From the line containing "Yazı bulunamadı" down to the line containing "fiyatları çiftçimizi üzdü" in the records below, reproduce every line exactly, ends included, and omit all others.

↓↓↓

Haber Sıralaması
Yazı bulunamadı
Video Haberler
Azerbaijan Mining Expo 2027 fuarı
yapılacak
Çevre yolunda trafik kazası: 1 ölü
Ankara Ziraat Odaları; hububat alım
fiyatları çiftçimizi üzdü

↑↑↑
↓↓↓

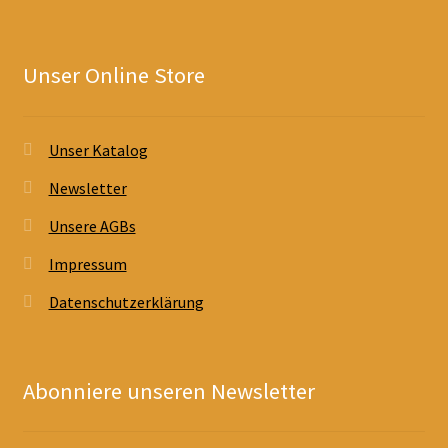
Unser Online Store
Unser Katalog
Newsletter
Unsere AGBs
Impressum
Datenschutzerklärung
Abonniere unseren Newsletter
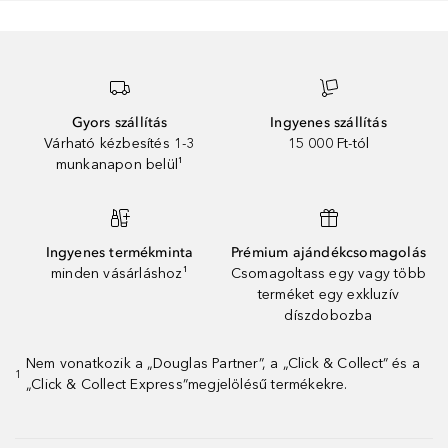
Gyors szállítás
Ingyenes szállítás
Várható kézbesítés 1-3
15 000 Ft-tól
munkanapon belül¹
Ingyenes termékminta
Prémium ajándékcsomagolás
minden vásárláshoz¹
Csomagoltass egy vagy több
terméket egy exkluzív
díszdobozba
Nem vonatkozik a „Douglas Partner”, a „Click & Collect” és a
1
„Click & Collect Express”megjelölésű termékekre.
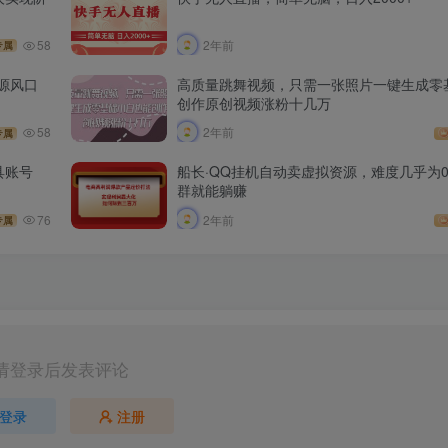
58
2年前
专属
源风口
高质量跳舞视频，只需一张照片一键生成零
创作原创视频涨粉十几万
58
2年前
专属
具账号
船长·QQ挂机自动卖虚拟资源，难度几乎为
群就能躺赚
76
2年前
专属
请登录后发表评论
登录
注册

↑↑↑

- **Response box**:
Yazı bulunamadı
Video Haberler
Azerbaijan Mining Expo 2027 fuarı
yapılacak
Çevre yolunda trafik kazası: 1 ölü
Ankara Ziraat Odaları; hububat alım
fiyatları çiftçimizi üzdü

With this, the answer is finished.